Faster RCNN - myzwisc/CS766-Project GitHub Wiki

While Fast R-CNN [2] has tremendously reduced the running time of training procedure and achieves almost real-time rates using deep networks, test time computation had always been a bottleneck for real-time object detection. To overcome the issue, Faster R-CNN has been proposed. Compared to previous network structures, Faster R-CNN is much more efficient and accurate in gener- ating region proposals. Besides, by sharing features with down-stream detection network, the region proposal almost requires no cost, which enables Faster R- CNN to perform detection with high enough accuracy.

The Faster R-CNN has two components, the first one one being a deep fully connected network, which is used to propose regions, and the other one being the Fast R-CNN detector. The first component of Faster R-CNN is a Region Proposal Network (RPN), which takes as input an image, and generates proposals of rectangles that could potentially contain objects, with a score indicating the confidence of an existing object. To generate a region proposal, a small network is slided over the convolutional feature maps produced from the last convolutional layers, mapping each n by n spatial window into a lower-dimensional feature vector. Then two sibling fully-connected layers - a box-regression layer and a box-classification layer are used to compute the final proposed rectangle and also the score of confidence. In each location of the sliding windows, multiple region proposals are predicted simultaneously. The proposals are parameterized by k fixed reference boxes, which are called anchors.

The RPN is trained by Stochastic Gradient Descent (SGD) with classic back propagation algorithms. The weights in new layers are initialized according a zero-mean Gaussian distribution with standard deviation 0.01, while the other layers are initialized by the result trained from ImageNet Classification. The learning rate is set to 0.0001. A 0.9 momentum is used in order to speed up the convergence rate.

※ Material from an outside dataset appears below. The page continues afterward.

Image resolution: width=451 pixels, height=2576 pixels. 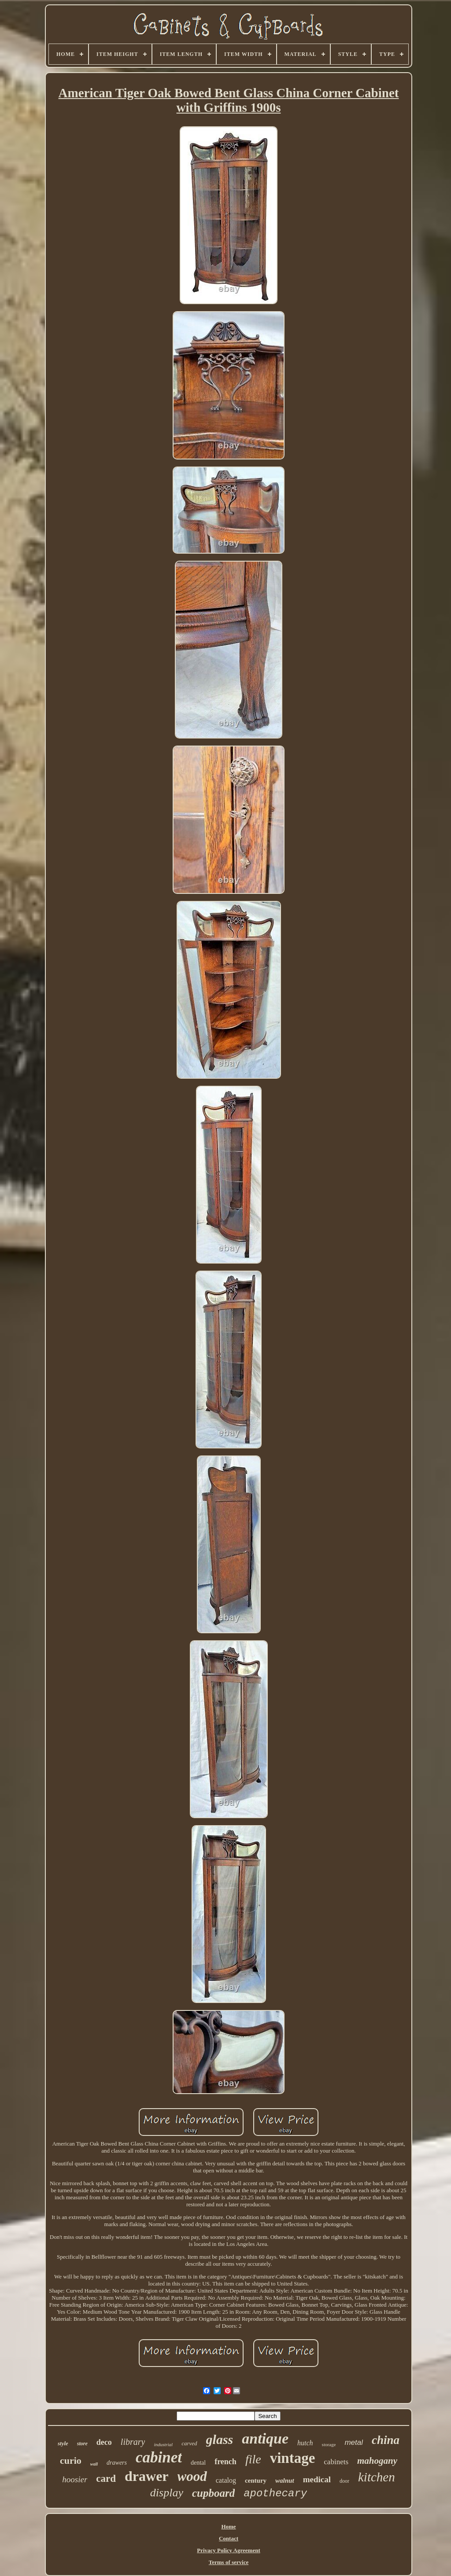 I want to click on door, so click(x=344, y=2481).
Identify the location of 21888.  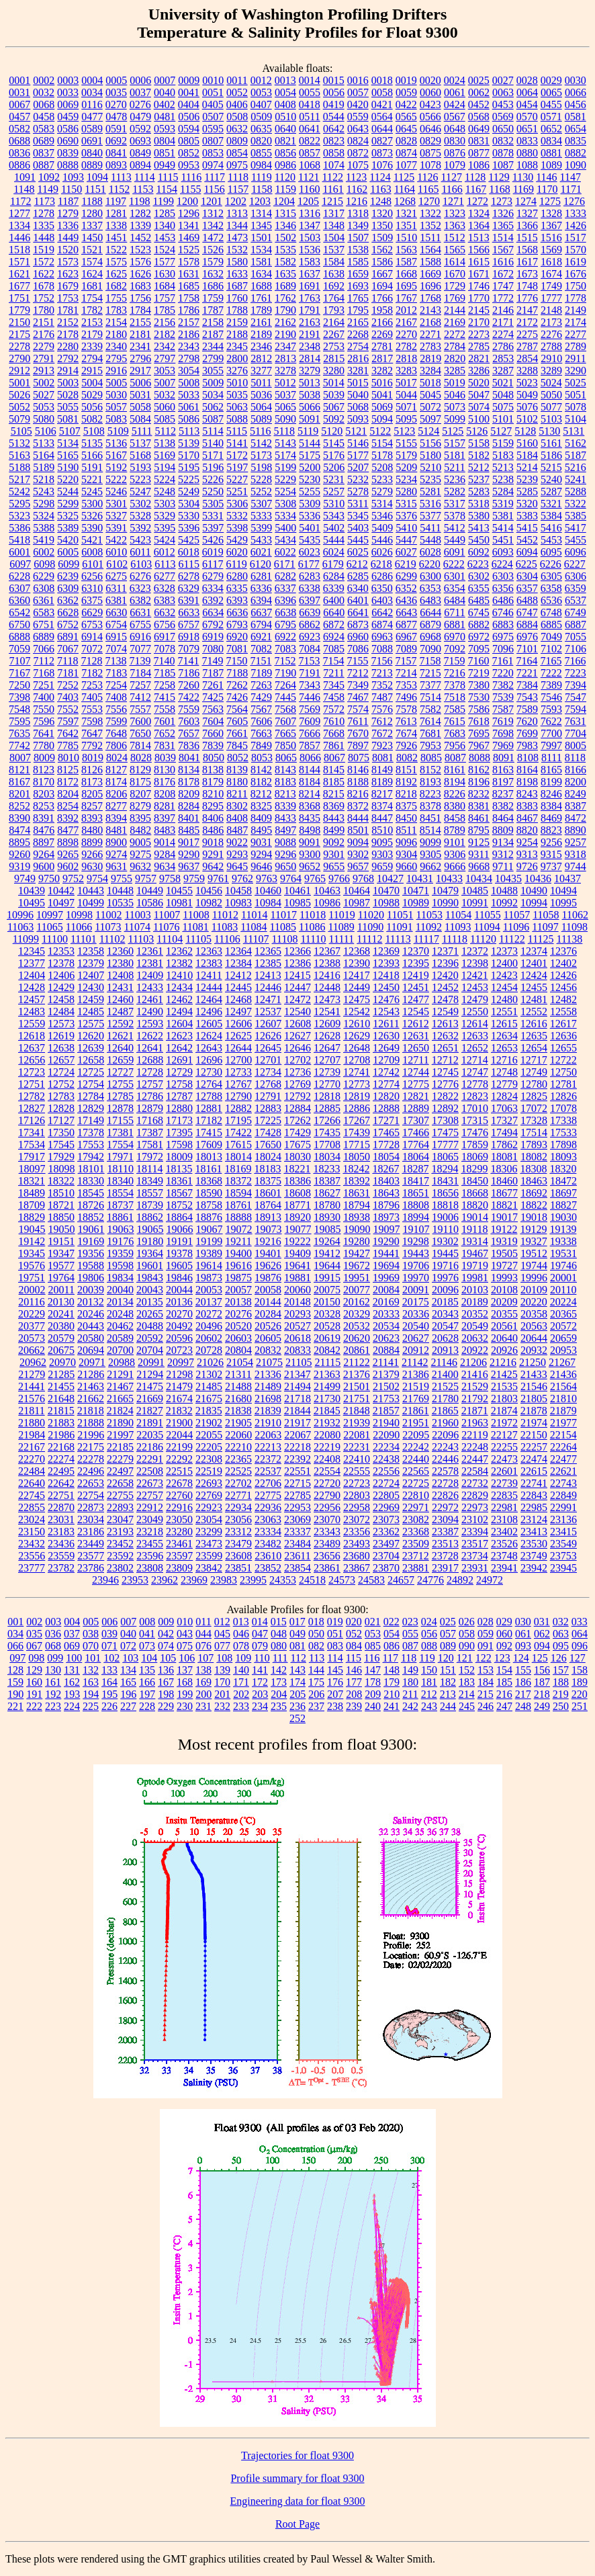 (90, 1422).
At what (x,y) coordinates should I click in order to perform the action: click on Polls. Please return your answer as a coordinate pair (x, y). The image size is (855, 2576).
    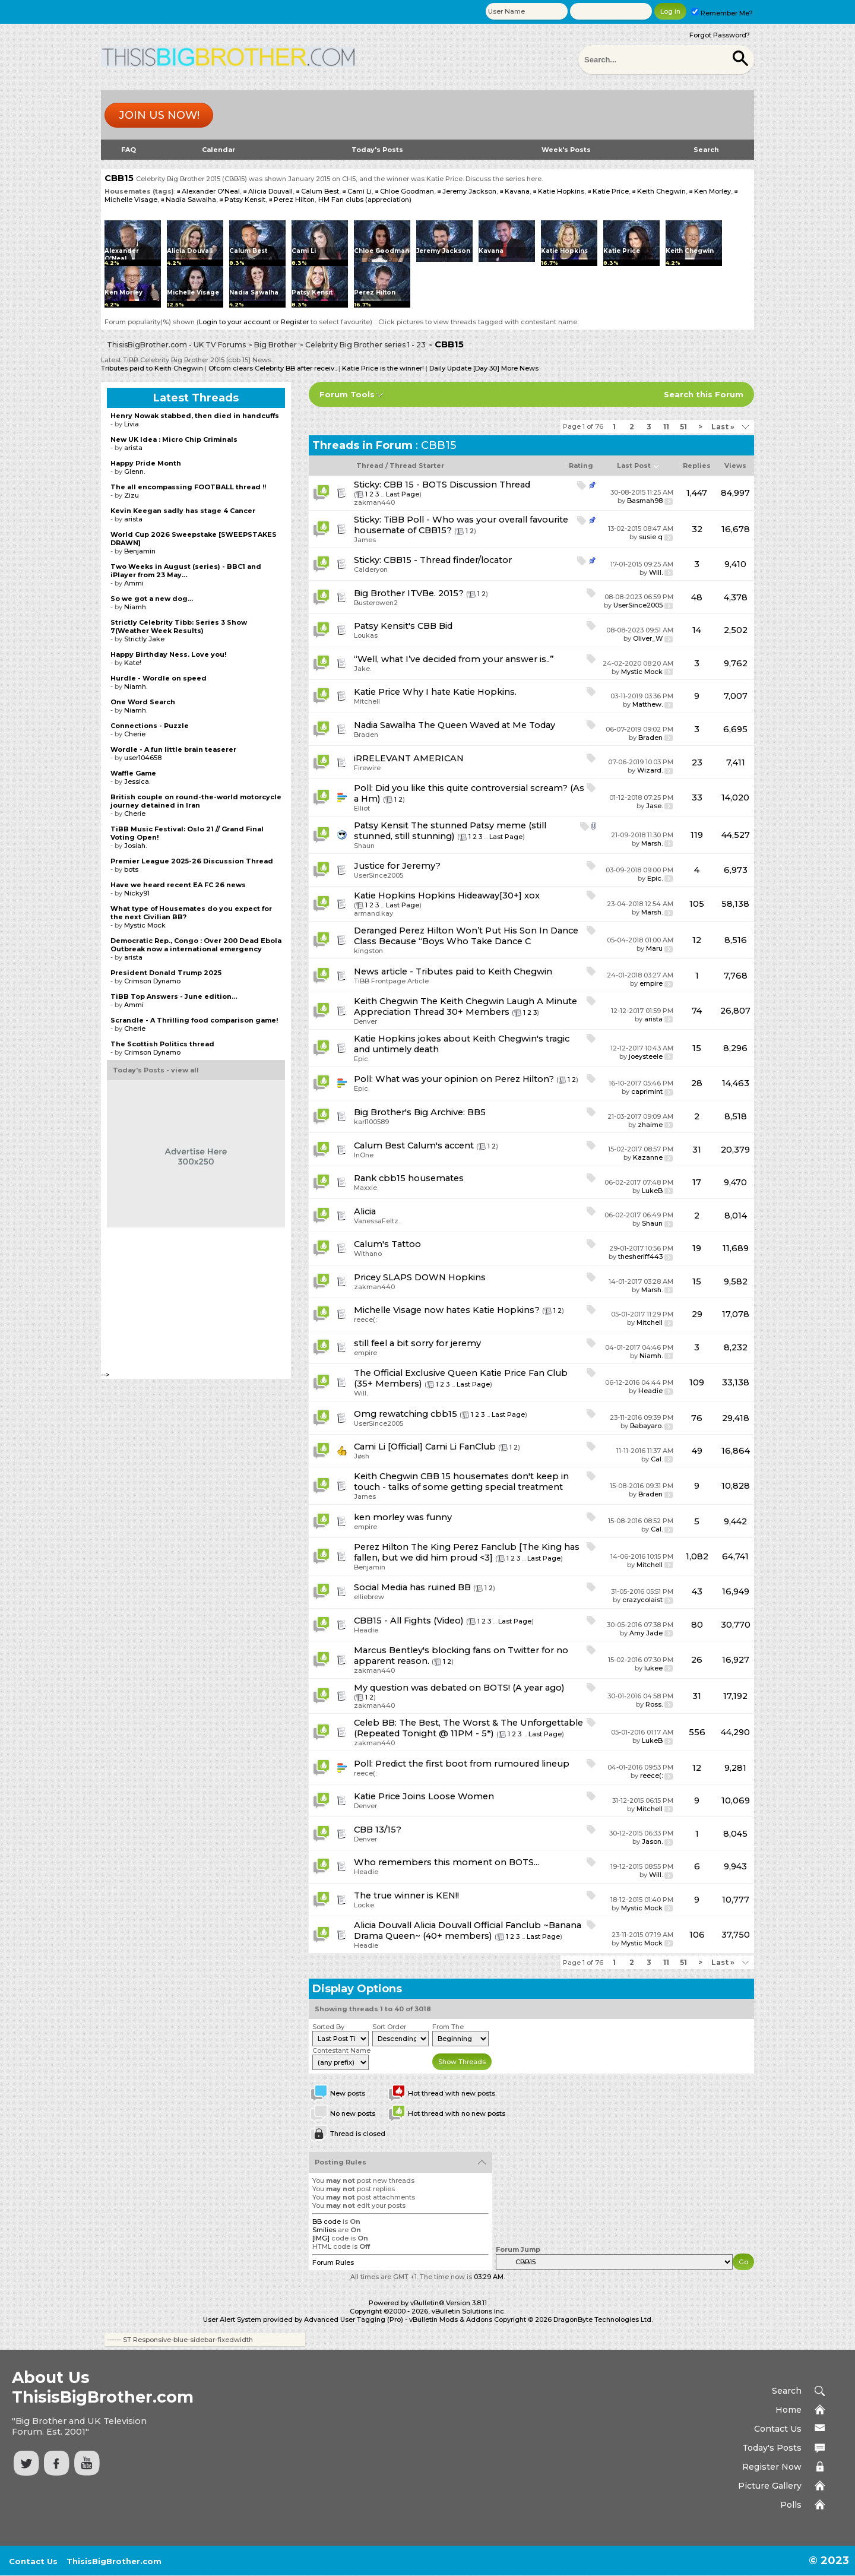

One of the most important characteristics of Faster R-CNN is that it allows sharing convolutional layers between RPN and Fast R-CNN networks. There are three different ways to implement shared convolutional layers: alternating training; approximate joint training and the non-approximate joint training. In alternating training, proposals are trained by RPN first and then tuned by Fast R-CNN, the result of which is used to initialize the RPN again. This whole procedure is iterated until some point. In approximate joint training, the RPN and the Fast R-CNN is merged together into one network. In each SGD during the training, the proposed regions computed by the forward pass is considered as fixed for the later Fast R-CNN detector. For back propagation, the loss function of the two networks are also combined. Different from approximate joint training, non-approximate training takes the proposed regions of RPN as its own input.

Compared to other state-of-the art algorithms, Faster R-CNN is much faster in terms of performing real-time detections and recognitions. The fastness comes from the fact that the two networks of Faster R-CNN share the same loss func- tions and also the same features, which results in less computation. Besides, it does not crop region proposals directly from the image. However, though being much faster, according to [4], it can only process 7 frames per second (FPS) with mAP 73.2%, thus there is still a huge space for improvement.